Des chercheurs de l’université américaine de Harvard ont émis une autre hypothèse. Selon eux, l’infection provoquée par le variant anglais pourrait durer plus longtemps: un individu infecté resterait donc contagieux pendant une plus grande période qu’avec le coronavirus classique.

Si cela se confirme, « cela pourrait nécessiter une période d’isolement plus longue que les 10 jours actuellement recommandés », écrivent ces chercheurs dans une étude récemment rendue publique.
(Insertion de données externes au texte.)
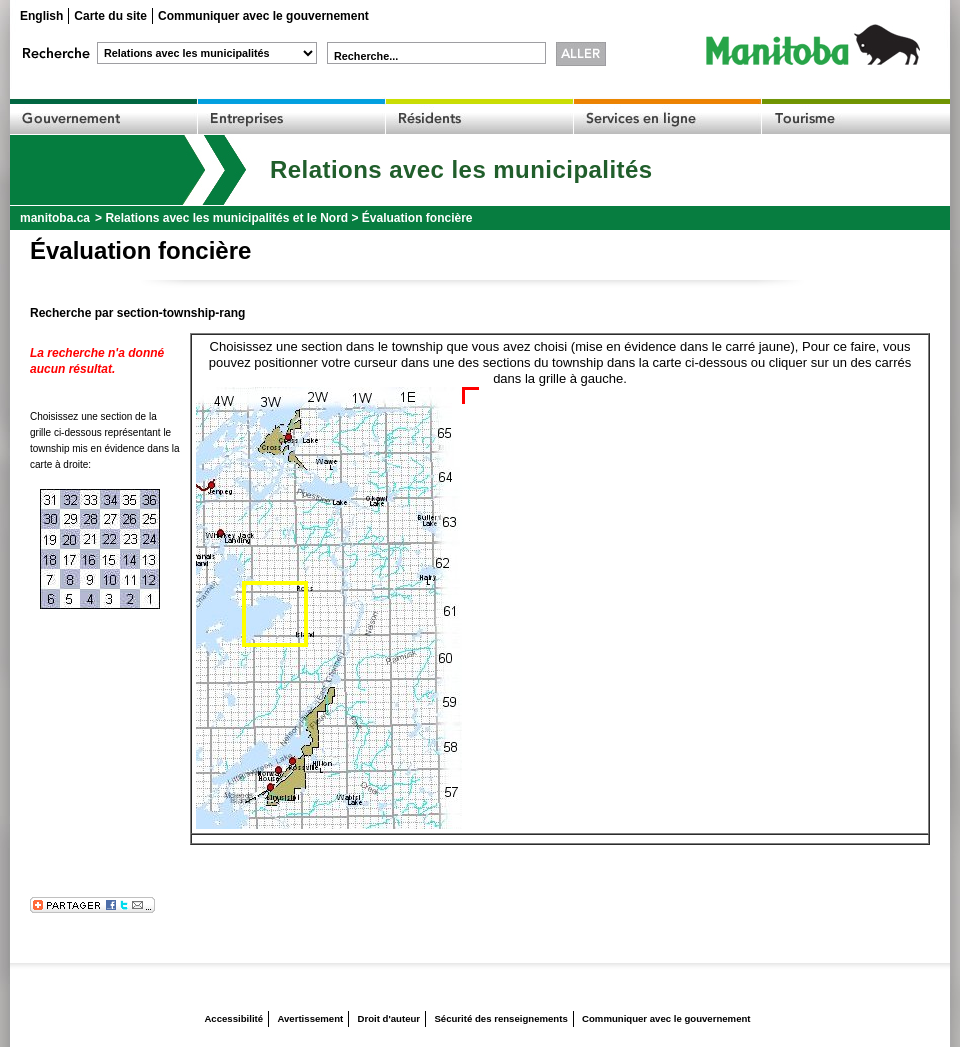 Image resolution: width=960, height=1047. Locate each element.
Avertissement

Mais ce type de recherches prend du temps, et il faudra encore plusieurs semaines, voire mois pour avoir des réponses définitives.

– Quelle efficacité des vaccins?

« Ce qui ressort des tests, c’est que visiblement, le variant anglais n’est pas une source d’inquiétude, mais que le variant sud-africain l’est », explique Etienne Simon-Lorière.

Plusieurs études in vitro convergent en effet pour dire que le variant sud-africain (appelé 501Y.V2 ou du nom de sa lignée B.1.351) semble réduire l’efficacité des vaccins, notamment à cause de la fameuse mutation E484K.

Les deux dernières ont été publiées mercredi dans la revue médicale NEJM et ont été réalisés par des scientifiques de Pfizer/BioNTech et Moderna, les fabricants des deux principaux vaccins.

Elles montrent que la quantité d’anticorps protecteurs produits après l’injection de ces deux vaccins est moins importante quand on est en présence du variant sud-africain (par rapport au variant anglais ou au coronavirus classique). Cela laisse donc supposer que la protection est plus faible.

L’équipe du Pr Schwartz a réalisé une étude du même type, selon laquelle « il est beaucoup plus difficile de protéger contre le variant sud-africain au cours du temps ».

Des observations similaires ont été faites pour d’autres vaccins, ceux d’AstraZeneca (abandonné par l’Afrique du Sud pour cette raison), Novavax ou Johnson & Johnson.

Toutefois, les scientifiques mettent en garde contre les conclusions hâtives.

D’abord, même si les vaccins sont moins efficaces face au variant sud-africain, cela ne veut pas dire qu’ils ne seront plus efficaces du tout.

En outre, ces recherches se focalisent uniquement sur une seule réponse de l’organisme après la vaccination, la production d’anticorps: « elles n’évaluent pas d’autres types d’immunité potentielle, telle que l’activité des lymphocytes T et B » (c’est ce qu’on appelle l’immunité cellulaire, ndlr), notent le Pr Fauci et ses collègues dans l’article du Jama.

– Qu’est-ce qui nous attend ?

« Des variants contre lesquels les vaccins actuels pourraient être moins efficaces (…) vont probablement continuer à émerger », met en garde le Centre européen de prévention et de contrôle des maladies (ECDC).

Tout en appelant à vacciner le plus vite possible pour prendre les variants de vitesse, les autorités sanitaires mondiales demandent aux fabricants de travailler à des vaccins de nouvelle génération, adaptés à des variants émergents.

En outre, l’Union européenne et les Etats-Unis ont annoncé cette semaine la mise en place de programmes destinés à renforcer les opérations de séquençage génétique, indispensables pour suivre la progression des variants et repérer rapidement l’apparition de nouveaux.

En attendant, les scientifiques insistent sur le respect des mesures barrières, aussi cruciales contre les variants que contre le coronavirus classique.